RYTHM Foundation promotes sanitation and hygiene in rural India
The World Health Organization estimates that four per cent of all deaths in the world are caused by diseases resulting from contaminated drinking water sources, lack of sanitation and poor hygiene practices. In recent years, a lot of effort has been made to promote awareness of the importance of handwashing and proper hygiene, especially in rural areas.
Proper handwashing requires access to soap and clean water and this is a major problem in poor communities due to a lack of awareness and financial capacity to purchase soaps regularly.
To address this issue and to bridge the gap, RYTHM Foundation has partnered with Parinaama Development Foundation to support their low-cost soap production unit in rural Bihar, India.
The strategy involves understanding the interlinkages of the multiple social factors that impact health. Phase I of the project began with training women and establishing the soap-making unit, while phase II began with the production of soaps for the local community coupled with a social-behaviour change communications campaign.
“In the first six months of the project, we had trained over 35 women on soap production,” Parinaama’s founder and director Dr Madhavi Panda said.
To ensure better success in promoting behavior change, Dr Madhavi’s team carried out several campaigns that were a mix of interpersonal communication, door-to-door visits, stickers, posters, leaflets, demonstrations and discussions at different village events.
“The target audience comprised more than 700 women, adolescents and children with the key message focused on the importance of handwashing with soap, aspects of hygiene and sanitation,” she said.
The soap making unit comprises four women who were a part of the training programme and employed now by Parinaama on a full-time basis.
The team engages in the production of low-cost, herbal soaps weighing 60 gms, for sale and distribution in the local community. Over 2800 soaps have been manufactured and sold till now, including 1200 soaps that are distributed free of cost.
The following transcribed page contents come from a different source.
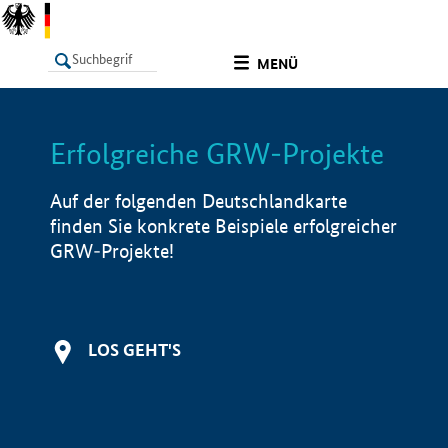
undefined
MENÜ
Erfolgreiche GRW-Projekte
LISTE
Filter
Info
Auf der folgenden Deutschlandkarte
finden Sie konkrete Beispiele erfolgreicher
GRW-Projekte!
LOS GEHT'S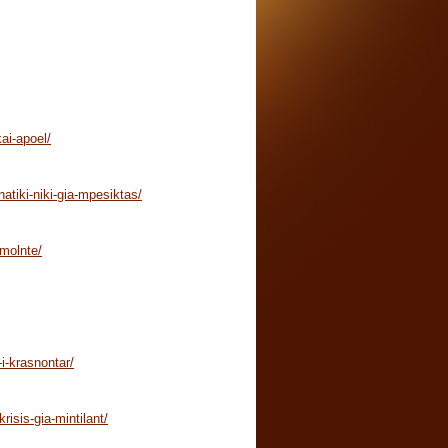
ai-apoel/
atiki-niki-gia-mpesiktas/
-molnte/
i-krasnontar/
isis-gia-mintilant/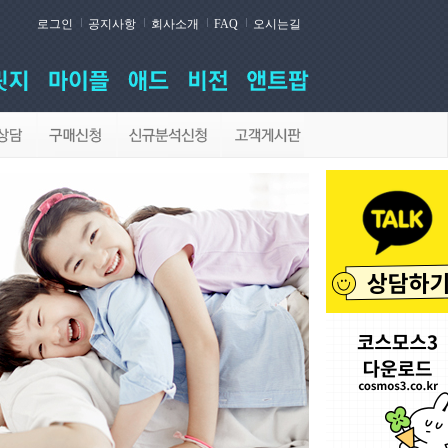
로그인
공지사항
회사소개
FAQ
오시는길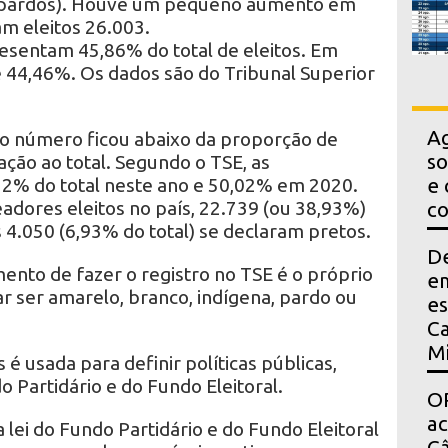
e pardos). Houve um pequeno aumento em
m eleitos 26.003.
sentam 45,86% do total de eleitos. Em
e 44,46%. Os dados são do Tribunal Superior
Ag
 o número ficou abaixo da proporção de
so
ção ao total. Segundo o TSE, as
2% do total neste ano e 50,02% em 2020.
e 
adores eleitos no país, 22.739 (ou 38,93%)
co
4.050 (6,93% do total) se declaram pretos.
D
nto de fazer o registro no TSE é o próprio
em
r ser amarelo, branco, indígena, pardo ou
es
Ca
Mi
 é usada para definir políticas públicas,
o Partidário e do Fundo Eleitoral.
OP
a
ei do Fundo Partidário e do Fundo Eleitoral
Câ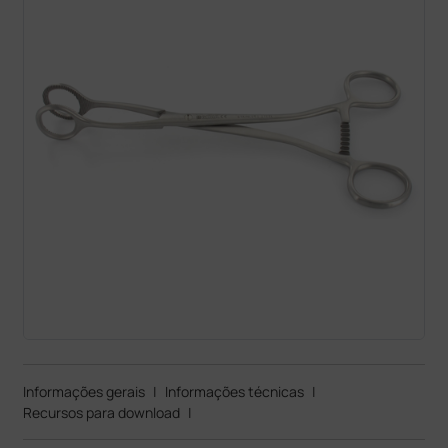
Informações gerais
|
Informações técnicas
|
Recursos para download
|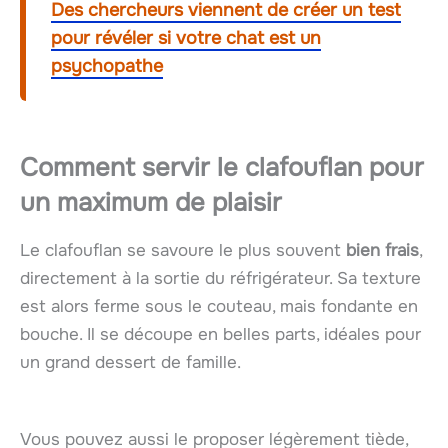
Des chercheurs viennent de créer un test
pour révéler si votre chat est un
psychopathe
Comment servir le clafouflan pour
un maximum de plaisir
Le clafouflan se savoure le plus souvent
bien frais
,
directement à la sortie du réfrigérateur. Sa texture
est alors ferme sous le couteau, mais fondante en
bouche. Il se découpe en belles parts, idéales pour
un grand dessert de famille.
Vous pouvez aussi le proposer légèrement tiède,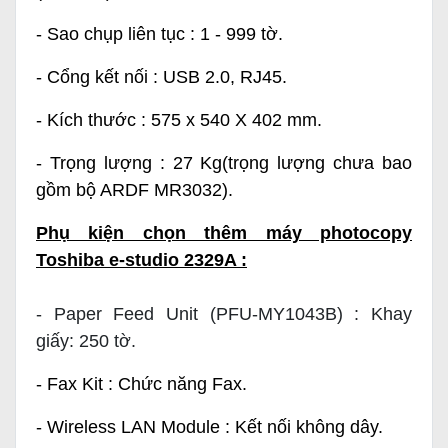
- Sao chụp liên tục : 1 - 999 tờ.
- Cổng kết nối : USB 2.0, RJ45.
- Kích thước : 575 x 540 X 402 mm.
- Trọng lượng : 27 Kg(trọng lượng chưa bao
gồm bộ ARDF MR3032).
Phụ kiện chọn thêm máy photocopy
Toshiba e-studio 2329A :
- Paper Feed Unit (PFU-MY1043B) : Khay
giấy: 250 tờ.
- Fax Kit : Chức năng Fax.
- Wireless LAN Module : Kết nối không dây.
“We have also been experimenting with expensive varieties using goats’ milk and shea butter base, weighing 100-150 grams. The aim is to sell these commercially to hotels and larger stores for the sustainability of the unit and economic empowerment of the women,” Dr Madhavi said.
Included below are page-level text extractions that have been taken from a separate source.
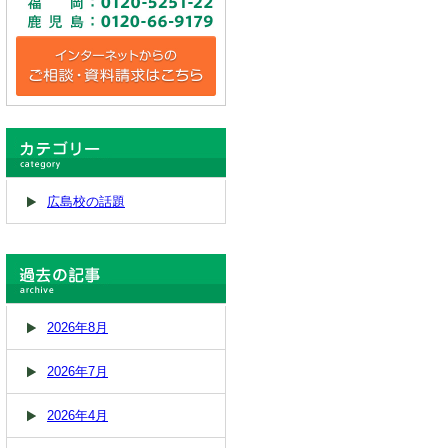
広島校の話題
2026年8月
2026年7月
2026年4月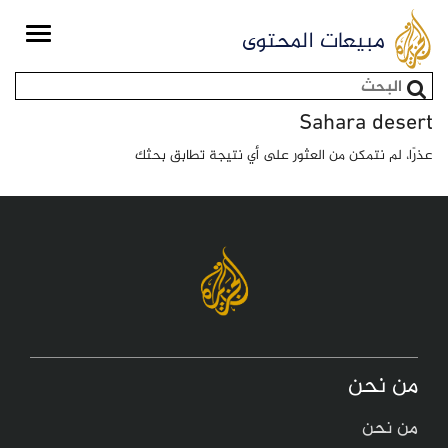
Toggle
مبيعات المحتوى
igation
استمارة البحث
Sahara desert
عذرًا، لم نتمكن من العثور على أي نتيجة تطابق بحثك
من نحن
من نحن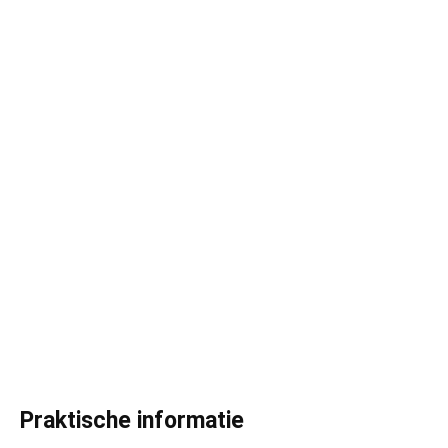
Praktische informatie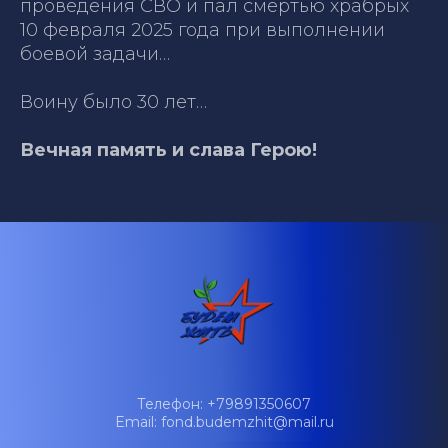
проведения СВО и пал смертью храбрых
10 февраля 2025 года при выполнении
боевой задачи…
Воину было 30 лет…
Вечная память и слава Герою!
Телефон: +79891350607
Email: fond.budemzhit@mail.ru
She said the establishment of the soap unit in the village made a great difference as the people in the area were witnessing soap-making for the first time in their lives.
“The people we reached out to through the campaigns are extremely poor, for whom even Rs. 15 (20 cents) per soap was very difficult to afford,” Dr. Madhavi said.
The door-to-door campaigns with the distribution of leaflets in the Hindi language has impacted the community in a big way. The free distribution of soaps helped to initiate change in at least a few households.
“The willingness to change, is one of the biggest challenges, and we need to engage in a slow but consistent process to get them to adapt and adopt,” she added.
RYTHM Foundation is proud to support this project which reaches out to the poor and underserved communities in rural India. We hope this can promote a better understanding of hygiene and clean practices among the community.